Re: Addition of authenticated ID to pg_stat_activity

From: Magnus Hagander <magnus(at)hagander(dot)net>
To: Michael Paquier <michael(at)paquier(dot)xyz>
Cc: Andres Freund <andres(at)anarazel(dot)de>, Stephen Frost <sfrost(at)snowman(dot)net>, Postgres hackers <pgsql-hackers(at)lists(dot)postgresql(dot)org>
Subject: Re: Addition of authenticated ID to pg_stat_activity
Date: 2021-05-17 08:28:49
Message-ID: CABUevEzsSRvXuqSzxPVBvovxMSpEhs0tiZDoyj0Eu8SrD=MPcw@mail.gmail.com
Views: Raw Message | Whole Thread | Download mbox | Resend email
Thread:
Lists: pgsql-hackers

On Mon, May 17, 2021 at 6:35 AM Michael Paquier <michael(at)paquier(dot)xyz> wrote:
>
> On Thu, Apr 29, 2021 at 04:56:42PM +0200, Magnus Hagander wrote:
> > I definitely use it all the time to monitor autovacuum all the time.
> > The others as well regularly, but autovacuum continuously. I also see
> > a lot of people doing things like "from pg_stat_activity where query
> > like '%mytablename%'" where they'd want both any regular queries and
> > any autovacuums currently processing the table.
>
> When it comes to development work, I also look at things different
> than backend connections, checkpointer and WAL writer included.

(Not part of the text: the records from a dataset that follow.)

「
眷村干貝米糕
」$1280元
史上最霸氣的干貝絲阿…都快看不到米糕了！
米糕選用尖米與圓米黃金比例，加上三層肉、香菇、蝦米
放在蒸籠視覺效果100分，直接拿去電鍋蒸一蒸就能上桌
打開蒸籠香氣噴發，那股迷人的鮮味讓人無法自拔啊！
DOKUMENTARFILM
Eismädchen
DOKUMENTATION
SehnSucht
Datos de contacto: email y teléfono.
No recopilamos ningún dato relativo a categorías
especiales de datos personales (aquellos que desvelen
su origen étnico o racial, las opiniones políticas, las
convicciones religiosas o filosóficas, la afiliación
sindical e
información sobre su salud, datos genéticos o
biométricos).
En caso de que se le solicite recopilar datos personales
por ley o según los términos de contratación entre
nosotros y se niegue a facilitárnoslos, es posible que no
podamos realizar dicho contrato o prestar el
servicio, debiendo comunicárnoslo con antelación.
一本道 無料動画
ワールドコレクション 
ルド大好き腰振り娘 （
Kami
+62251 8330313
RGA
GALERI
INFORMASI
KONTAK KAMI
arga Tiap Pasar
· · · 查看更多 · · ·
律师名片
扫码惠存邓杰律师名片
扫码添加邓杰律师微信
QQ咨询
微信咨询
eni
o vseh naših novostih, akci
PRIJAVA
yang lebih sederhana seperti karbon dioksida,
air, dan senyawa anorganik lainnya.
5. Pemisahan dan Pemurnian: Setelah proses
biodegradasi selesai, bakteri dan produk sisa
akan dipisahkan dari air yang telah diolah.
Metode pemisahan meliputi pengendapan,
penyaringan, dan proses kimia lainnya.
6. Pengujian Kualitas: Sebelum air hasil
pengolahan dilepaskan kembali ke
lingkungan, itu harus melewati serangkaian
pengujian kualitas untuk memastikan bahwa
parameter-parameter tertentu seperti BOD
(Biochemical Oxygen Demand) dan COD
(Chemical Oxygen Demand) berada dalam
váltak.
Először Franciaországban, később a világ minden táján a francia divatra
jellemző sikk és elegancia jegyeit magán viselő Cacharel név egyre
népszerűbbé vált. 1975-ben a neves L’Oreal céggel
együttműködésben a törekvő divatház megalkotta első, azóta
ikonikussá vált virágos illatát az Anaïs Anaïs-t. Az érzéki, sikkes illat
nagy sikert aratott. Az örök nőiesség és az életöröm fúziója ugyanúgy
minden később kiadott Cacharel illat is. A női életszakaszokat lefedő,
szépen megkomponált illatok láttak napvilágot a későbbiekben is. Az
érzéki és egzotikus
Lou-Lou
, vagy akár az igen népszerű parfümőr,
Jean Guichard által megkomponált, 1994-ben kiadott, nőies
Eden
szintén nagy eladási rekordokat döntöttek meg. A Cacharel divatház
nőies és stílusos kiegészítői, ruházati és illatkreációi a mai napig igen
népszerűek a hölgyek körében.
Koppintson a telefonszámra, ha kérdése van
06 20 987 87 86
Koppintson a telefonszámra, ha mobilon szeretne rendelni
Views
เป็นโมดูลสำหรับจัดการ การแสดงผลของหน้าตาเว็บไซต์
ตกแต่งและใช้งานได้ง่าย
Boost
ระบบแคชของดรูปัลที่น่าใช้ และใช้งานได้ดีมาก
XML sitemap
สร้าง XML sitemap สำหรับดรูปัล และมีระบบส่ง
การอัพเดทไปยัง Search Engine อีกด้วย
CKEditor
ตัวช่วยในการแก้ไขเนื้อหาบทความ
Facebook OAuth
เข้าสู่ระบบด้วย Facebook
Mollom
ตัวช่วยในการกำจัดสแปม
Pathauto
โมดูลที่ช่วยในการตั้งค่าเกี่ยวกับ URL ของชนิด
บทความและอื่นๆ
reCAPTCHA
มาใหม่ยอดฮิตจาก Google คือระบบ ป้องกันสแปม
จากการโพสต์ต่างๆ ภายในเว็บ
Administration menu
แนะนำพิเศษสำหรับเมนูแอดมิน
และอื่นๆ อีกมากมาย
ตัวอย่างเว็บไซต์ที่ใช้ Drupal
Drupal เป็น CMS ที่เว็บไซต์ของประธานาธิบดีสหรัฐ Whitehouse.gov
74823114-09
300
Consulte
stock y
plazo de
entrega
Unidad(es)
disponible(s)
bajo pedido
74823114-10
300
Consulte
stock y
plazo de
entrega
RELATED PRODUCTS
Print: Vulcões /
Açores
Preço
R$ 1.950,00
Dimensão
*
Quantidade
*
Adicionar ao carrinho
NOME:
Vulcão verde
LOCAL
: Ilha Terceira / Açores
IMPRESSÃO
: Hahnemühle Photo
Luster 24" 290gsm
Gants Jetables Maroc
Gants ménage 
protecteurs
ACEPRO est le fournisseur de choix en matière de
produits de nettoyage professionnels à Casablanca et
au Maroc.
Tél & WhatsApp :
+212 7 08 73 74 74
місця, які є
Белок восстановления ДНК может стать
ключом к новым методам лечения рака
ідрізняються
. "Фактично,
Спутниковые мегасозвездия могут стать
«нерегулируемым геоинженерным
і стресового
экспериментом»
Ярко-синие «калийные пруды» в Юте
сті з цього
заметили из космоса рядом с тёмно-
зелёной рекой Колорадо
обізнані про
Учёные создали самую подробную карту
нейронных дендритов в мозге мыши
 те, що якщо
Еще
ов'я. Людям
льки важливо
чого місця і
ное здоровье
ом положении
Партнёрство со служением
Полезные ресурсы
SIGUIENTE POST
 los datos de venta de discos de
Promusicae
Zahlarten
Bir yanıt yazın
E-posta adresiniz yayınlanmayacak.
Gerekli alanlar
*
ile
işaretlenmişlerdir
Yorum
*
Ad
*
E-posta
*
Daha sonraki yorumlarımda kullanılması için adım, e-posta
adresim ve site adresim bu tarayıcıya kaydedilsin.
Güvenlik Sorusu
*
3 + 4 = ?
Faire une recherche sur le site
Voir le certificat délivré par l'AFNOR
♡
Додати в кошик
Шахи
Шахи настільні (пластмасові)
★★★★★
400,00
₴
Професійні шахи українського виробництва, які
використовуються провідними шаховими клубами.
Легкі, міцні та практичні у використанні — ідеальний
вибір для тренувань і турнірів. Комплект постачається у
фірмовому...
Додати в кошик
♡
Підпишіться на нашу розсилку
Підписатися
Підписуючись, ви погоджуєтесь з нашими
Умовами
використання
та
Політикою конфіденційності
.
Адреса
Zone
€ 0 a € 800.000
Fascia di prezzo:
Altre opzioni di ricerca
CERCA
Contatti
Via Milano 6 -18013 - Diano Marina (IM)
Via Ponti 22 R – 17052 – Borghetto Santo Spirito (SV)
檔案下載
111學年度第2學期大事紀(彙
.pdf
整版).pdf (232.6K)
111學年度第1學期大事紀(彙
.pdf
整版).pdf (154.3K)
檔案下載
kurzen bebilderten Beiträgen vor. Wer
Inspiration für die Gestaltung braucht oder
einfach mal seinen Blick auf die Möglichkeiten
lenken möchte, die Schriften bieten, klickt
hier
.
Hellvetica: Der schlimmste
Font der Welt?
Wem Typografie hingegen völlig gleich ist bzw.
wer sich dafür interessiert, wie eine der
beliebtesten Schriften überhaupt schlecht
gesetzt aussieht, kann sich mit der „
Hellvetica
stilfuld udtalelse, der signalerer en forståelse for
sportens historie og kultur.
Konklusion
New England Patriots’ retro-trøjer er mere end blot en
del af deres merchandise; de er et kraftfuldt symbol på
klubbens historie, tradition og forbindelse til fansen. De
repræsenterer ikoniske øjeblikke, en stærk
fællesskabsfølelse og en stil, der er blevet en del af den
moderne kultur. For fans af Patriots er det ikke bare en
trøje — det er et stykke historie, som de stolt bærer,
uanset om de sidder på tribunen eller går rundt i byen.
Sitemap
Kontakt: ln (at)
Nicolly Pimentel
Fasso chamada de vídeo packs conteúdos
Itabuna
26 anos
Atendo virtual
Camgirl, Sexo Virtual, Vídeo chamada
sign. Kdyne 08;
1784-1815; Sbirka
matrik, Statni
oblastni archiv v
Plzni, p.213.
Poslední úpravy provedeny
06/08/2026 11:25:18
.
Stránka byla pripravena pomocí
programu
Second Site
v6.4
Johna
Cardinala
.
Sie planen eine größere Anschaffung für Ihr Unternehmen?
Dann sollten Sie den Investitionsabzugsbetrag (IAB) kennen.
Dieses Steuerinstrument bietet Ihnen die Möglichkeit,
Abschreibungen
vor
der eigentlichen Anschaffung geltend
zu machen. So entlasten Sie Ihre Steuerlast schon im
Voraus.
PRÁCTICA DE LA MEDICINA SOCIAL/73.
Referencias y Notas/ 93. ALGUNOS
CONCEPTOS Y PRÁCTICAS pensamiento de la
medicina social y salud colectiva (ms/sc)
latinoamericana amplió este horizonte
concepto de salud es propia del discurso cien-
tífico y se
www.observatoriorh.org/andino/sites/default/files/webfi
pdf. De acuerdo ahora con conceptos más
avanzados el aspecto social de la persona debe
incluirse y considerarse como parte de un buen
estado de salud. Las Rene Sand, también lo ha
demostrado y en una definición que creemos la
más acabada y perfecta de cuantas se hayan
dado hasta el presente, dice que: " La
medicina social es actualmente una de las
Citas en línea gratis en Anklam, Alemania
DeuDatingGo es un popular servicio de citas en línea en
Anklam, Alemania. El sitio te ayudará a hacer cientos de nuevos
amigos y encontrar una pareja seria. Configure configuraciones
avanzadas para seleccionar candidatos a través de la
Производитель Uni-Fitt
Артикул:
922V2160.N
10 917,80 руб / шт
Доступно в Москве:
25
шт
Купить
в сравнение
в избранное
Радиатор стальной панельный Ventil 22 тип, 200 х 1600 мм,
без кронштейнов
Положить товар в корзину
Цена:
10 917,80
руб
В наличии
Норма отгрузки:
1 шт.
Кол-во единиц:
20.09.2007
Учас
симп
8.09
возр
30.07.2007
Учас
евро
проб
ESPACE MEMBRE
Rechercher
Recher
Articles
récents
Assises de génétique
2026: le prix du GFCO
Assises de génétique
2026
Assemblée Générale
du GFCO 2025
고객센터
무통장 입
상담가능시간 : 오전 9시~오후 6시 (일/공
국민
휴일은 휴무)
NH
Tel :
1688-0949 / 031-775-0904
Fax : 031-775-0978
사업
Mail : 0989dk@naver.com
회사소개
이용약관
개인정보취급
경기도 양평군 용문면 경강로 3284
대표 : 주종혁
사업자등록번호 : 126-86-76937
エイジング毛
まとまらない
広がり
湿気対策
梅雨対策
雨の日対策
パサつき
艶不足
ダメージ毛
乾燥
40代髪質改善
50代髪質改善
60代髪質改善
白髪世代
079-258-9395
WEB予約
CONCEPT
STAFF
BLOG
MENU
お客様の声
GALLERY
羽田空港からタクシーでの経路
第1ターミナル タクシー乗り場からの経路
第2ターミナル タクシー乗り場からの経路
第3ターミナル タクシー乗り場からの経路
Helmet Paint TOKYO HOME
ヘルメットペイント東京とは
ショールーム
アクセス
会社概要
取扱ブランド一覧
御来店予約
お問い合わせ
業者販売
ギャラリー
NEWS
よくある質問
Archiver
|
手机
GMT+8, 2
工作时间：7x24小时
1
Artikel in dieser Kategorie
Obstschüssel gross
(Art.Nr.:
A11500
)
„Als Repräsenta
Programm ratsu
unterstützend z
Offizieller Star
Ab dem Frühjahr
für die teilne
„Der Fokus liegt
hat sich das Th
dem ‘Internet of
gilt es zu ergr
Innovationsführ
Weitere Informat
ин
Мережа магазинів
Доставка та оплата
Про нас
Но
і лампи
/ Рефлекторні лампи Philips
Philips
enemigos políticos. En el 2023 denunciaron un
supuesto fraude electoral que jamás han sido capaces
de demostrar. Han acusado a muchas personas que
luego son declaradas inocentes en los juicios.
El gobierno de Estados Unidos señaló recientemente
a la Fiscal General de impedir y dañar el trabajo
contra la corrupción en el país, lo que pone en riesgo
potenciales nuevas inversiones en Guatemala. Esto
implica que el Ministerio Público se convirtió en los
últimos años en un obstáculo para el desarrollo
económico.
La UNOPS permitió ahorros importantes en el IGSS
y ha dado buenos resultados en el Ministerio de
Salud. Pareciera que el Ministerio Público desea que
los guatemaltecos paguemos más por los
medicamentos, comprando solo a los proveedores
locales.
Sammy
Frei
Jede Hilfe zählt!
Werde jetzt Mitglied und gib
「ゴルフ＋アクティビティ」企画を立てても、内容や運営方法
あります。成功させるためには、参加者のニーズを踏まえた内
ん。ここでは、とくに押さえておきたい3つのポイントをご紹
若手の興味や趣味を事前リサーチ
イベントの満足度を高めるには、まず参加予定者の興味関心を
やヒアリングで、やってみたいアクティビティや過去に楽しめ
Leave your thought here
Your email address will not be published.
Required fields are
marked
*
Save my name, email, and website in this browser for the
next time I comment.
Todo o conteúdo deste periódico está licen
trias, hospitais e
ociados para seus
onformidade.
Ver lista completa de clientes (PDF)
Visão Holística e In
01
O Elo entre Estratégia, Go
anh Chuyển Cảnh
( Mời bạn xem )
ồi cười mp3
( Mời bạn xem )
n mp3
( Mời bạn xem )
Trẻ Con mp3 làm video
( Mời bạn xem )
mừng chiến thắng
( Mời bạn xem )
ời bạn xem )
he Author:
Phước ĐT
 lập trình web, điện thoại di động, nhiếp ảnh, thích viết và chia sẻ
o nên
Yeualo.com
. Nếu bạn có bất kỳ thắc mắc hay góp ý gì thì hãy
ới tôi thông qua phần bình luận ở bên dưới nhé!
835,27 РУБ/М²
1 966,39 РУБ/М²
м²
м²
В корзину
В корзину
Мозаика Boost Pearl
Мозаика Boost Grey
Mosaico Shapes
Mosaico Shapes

While I think we should optimize these primarily for users and not
developers, I definitely do those things as well. In particular wait
events for the background processes.

> > I'd say client address is also pretty common to identify which set of
> > app servers connections are coming in from -- but client port and
> > client hostname are a lot less interesting. But it'd be kind of weird
> > to split those out.
>
> Yes, I agree that it would be confusing to split the client_* fields
> across multiple views.
>
> > For *interactive use* I'd find pretty much all other columns
> > interesting and commonly used. Probably not that interested in the
> > oids of the database and user, but again they are the cheap ones. We
> > could get rid of the joints if we only showed the oids, but in
> > interactive use it's really the names that are interesting. But if
> > we're just trying to save column count, I'd say get rid of datid and
> > usesysid.
> >
> > I'd hold everything else as interesting.
>
> Yes, you have an argument here about the removal of usesysid and
> datid. Now I find joins involving OIDs to be much more natural than
> the object names, because that's the base of what we use in the
> catalogs.

Agreed. And I'm not sure the actual gain is that big if we can just
remove oid columns...

> Not sure if we would be able to agree on something here, but the
> barrier to what a session and a connection hold is thin when it comes
> to roles and application_name. Thinking more about that, I would be
> really tempted to get to do a more straight split with data that's
> associated to a session, to a transaction and to a connection, say:
> 1) pg_stat_session, data that may change.
> - PID
> - leader PID
> - the role name
> - role ID
> - application_name
> - wait_event_type
> - wait_event
> 2) pg_stat_connection, static data associated to a connection.
> - PID
> - database name
> - database OID
> - client_addr
> - client_hostname
> - client_port
> - backend_start
> - authn ID
> - backend_type
> 3) pg_stat_transaction, or pg_stat_activity, for the transactional
> activity.
> - PID
> - xact_start
> - query_start
> - backend_xid
> - state_change
> - query string
> - query ID
> - state

This seems extremely user-unfriendly to me.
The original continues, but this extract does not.